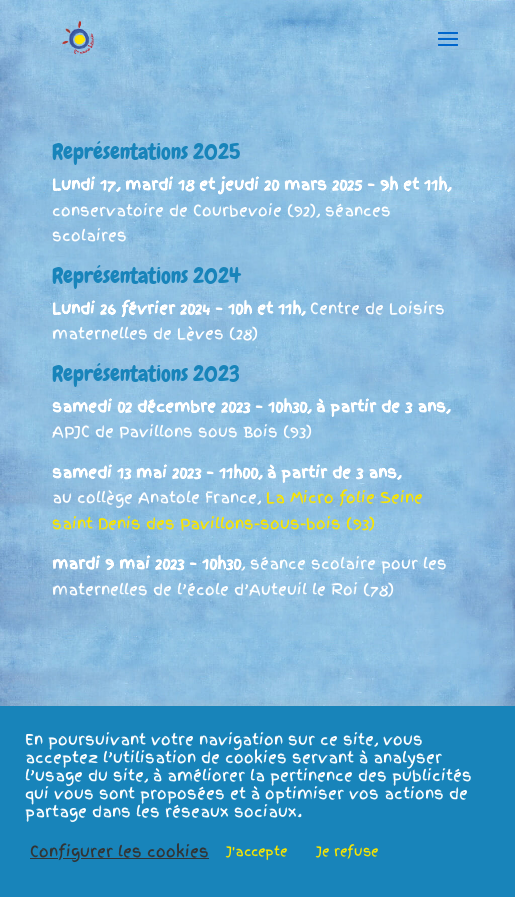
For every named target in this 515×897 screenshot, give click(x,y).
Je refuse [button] (347, 851)
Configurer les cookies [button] (119, 852)
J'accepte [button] (256, 851)
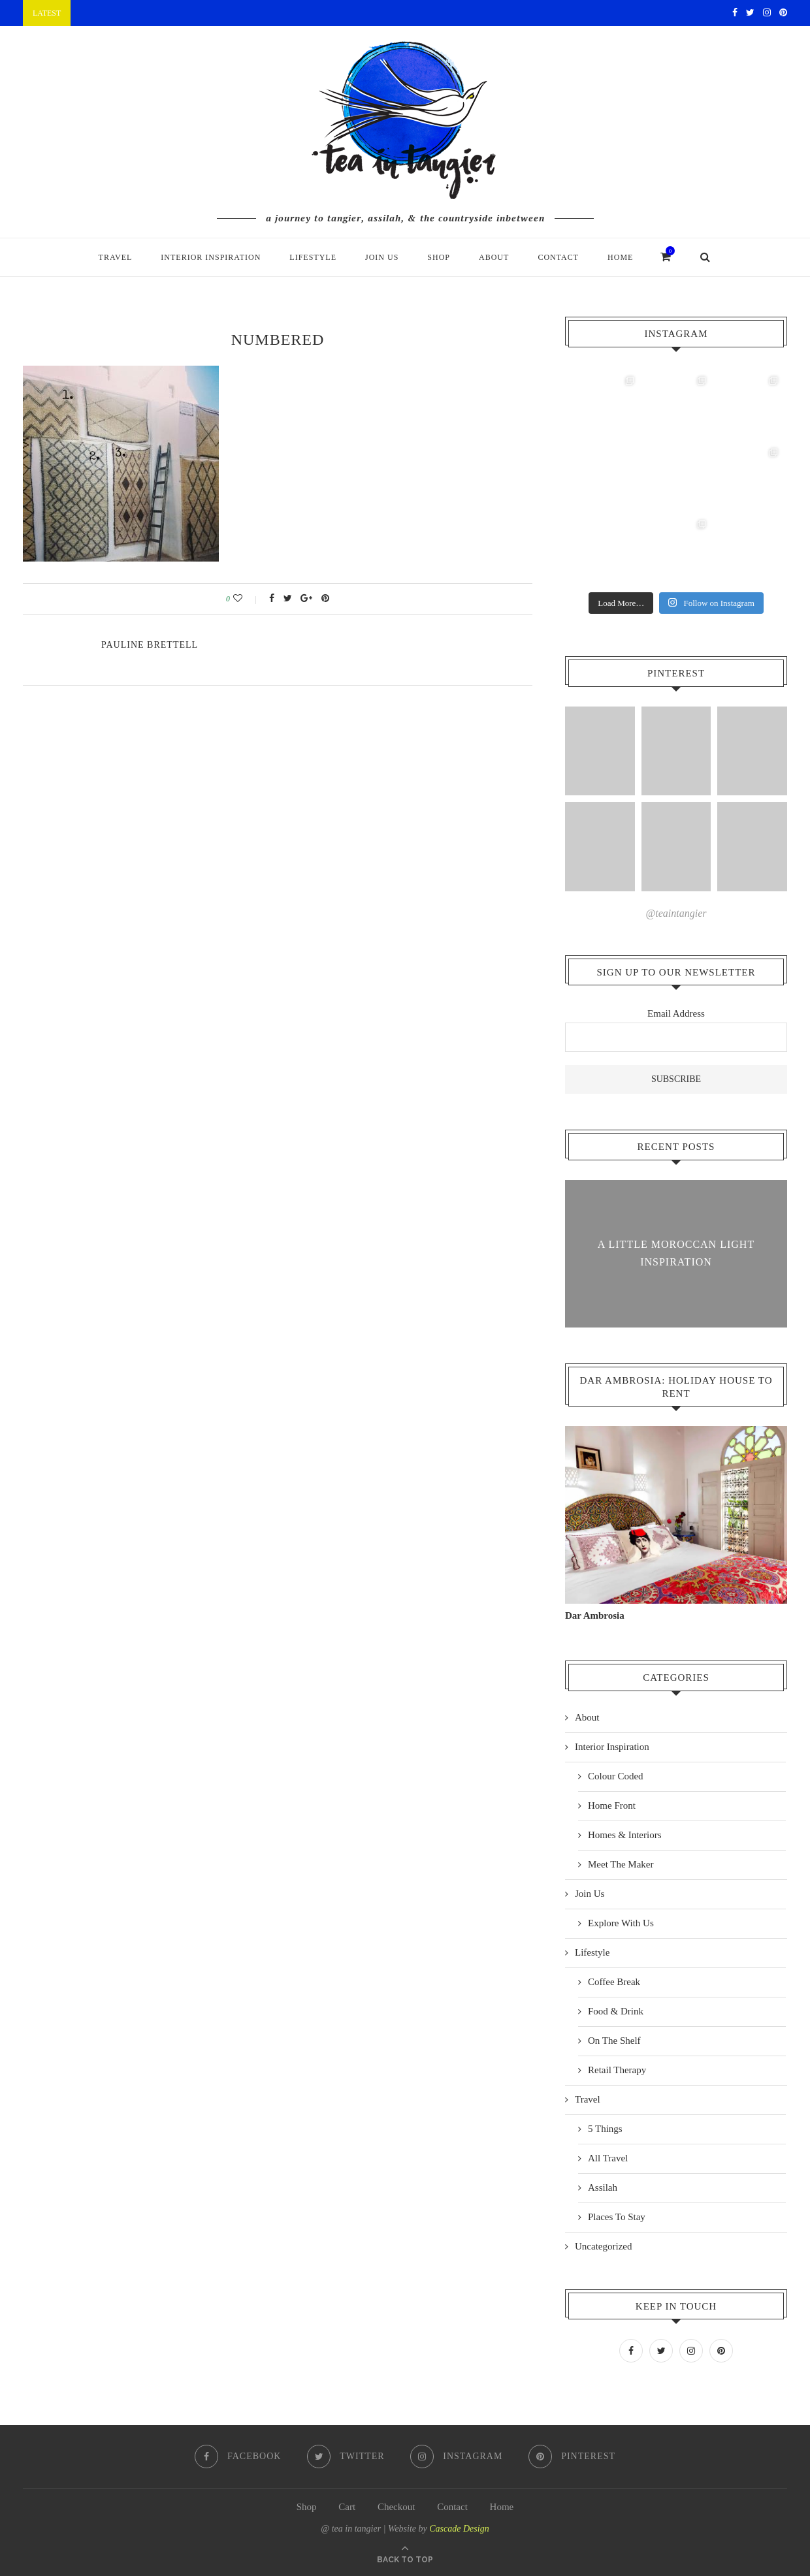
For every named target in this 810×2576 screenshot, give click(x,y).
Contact (558, 257)
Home (620, 257)
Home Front (612, 1805)
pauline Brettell (149, 645)
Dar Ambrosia (594, 1615)
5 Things (605, 2128)
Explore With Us (621, 1922)
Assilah (602, 2187)
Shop (438, 257)
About (494, 257)
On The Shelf (614, 2040)
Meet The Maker (621, 1863)
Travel (116, 257)
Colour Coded (615, 1775)
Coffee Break (614, 1981)
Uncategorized (603, 2245)
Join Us (381, 257)
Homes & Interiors (624, 1834)
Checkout (396, 2505)
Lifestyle (312, 257)
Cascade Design (459, 2527)
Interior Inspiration (211, 257)
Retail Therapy (617, 2069)
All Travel (608, 2157)
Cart (346, 2505)
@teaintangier (676, 912)
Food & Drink (615, 2010)
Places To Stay (616, 2216)
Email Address (676, 1013)
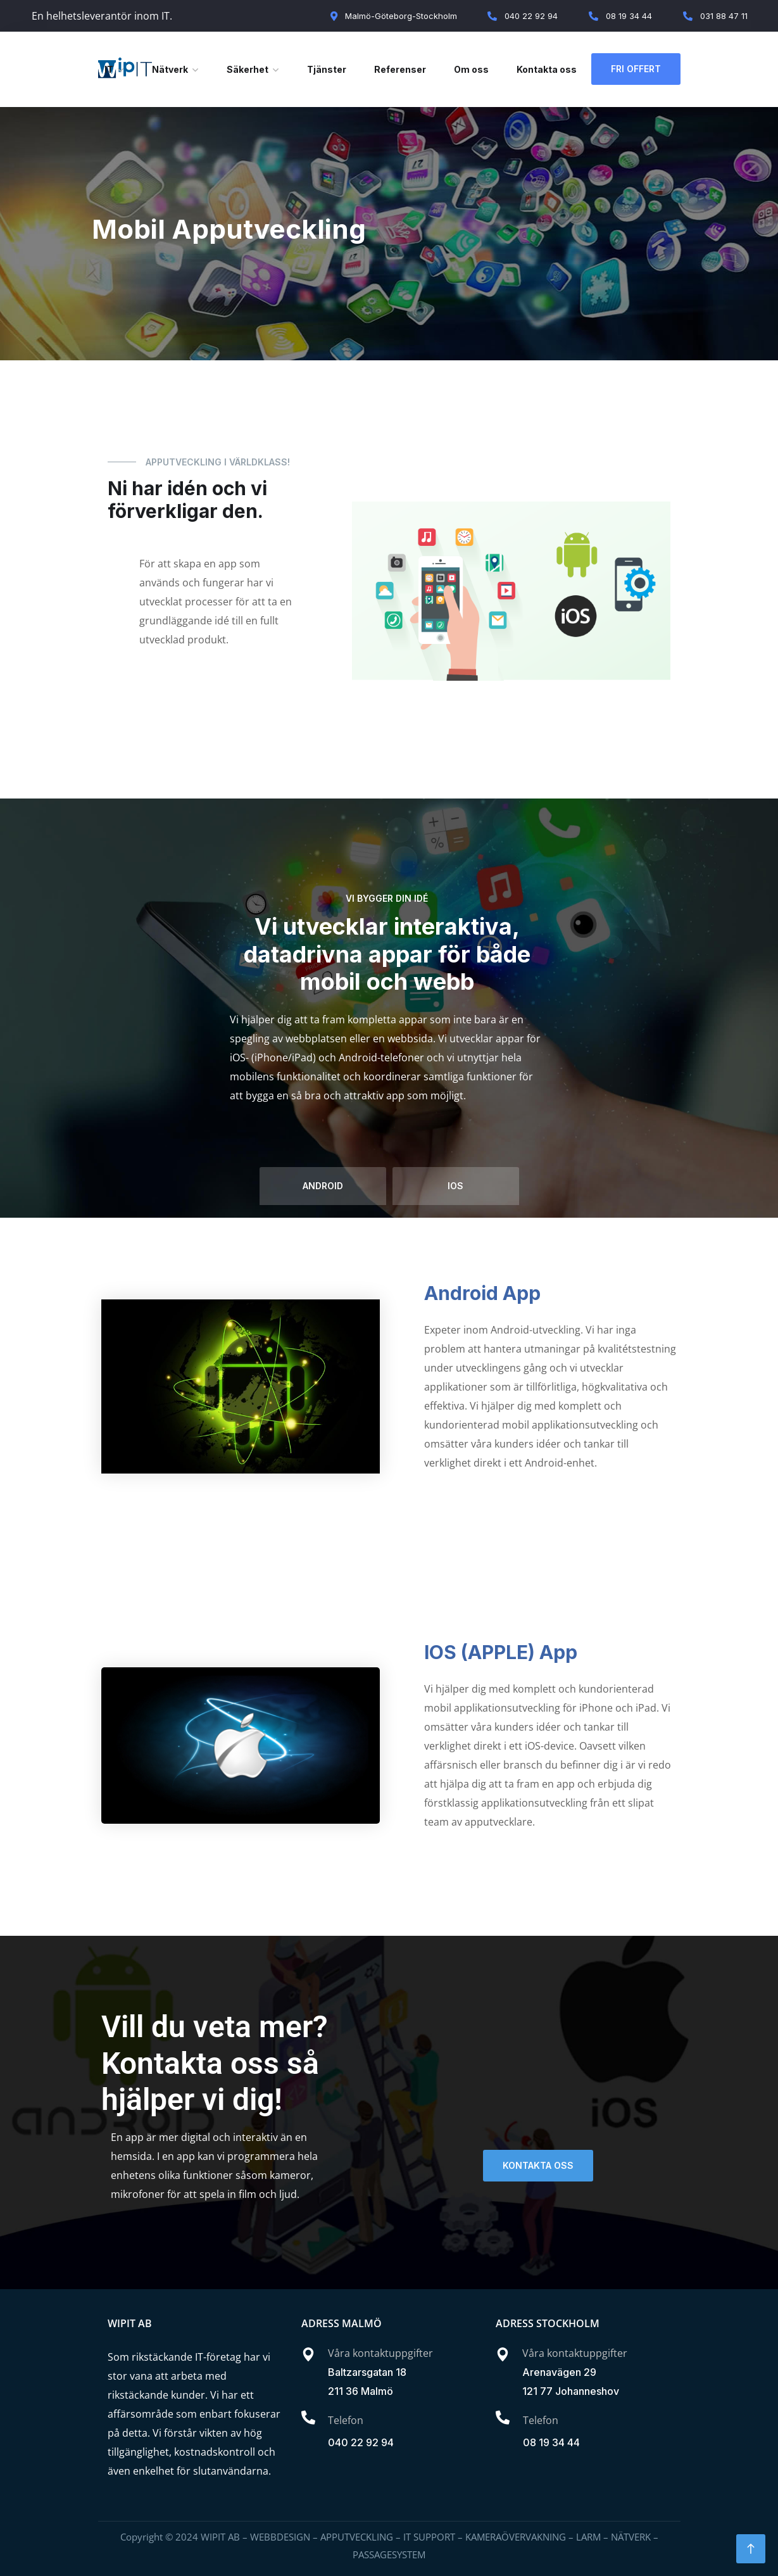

### What you have to do
Write out the lines beginning at the line with "5 Things (605, 2128)" and ending at the last line of the entries. Include no pictures.

### Solution to this task
5 Things (605, 2128)
Explore With Us (621, 1922)
Assilah (602, 2187)
Shop (438, 257)
About (494, 257)
On The Shelf (614, 2040)
Meet The Maker (621, 1863)
Travel (116, 257)
Colour Coded (615, 1775)
Coffee Break (614, 1981)
Uncategorized (603, 2245)
Join Us (381, 257)
Homes & Interiors (624, 1834)
Checkout (396, 2505)
Lifestyle (312, 257)
Cascade Design (459, 2527)
Interior Inspiration (211, 257)
Retail Therapy (617, 2069)
All Travel (608, 2157)
Cart (346, 2505)
@teaintangier (676, 912)
Food & Drink (615, 2010)
Places To Stay (616, 2216)
Email Address (676, 1013)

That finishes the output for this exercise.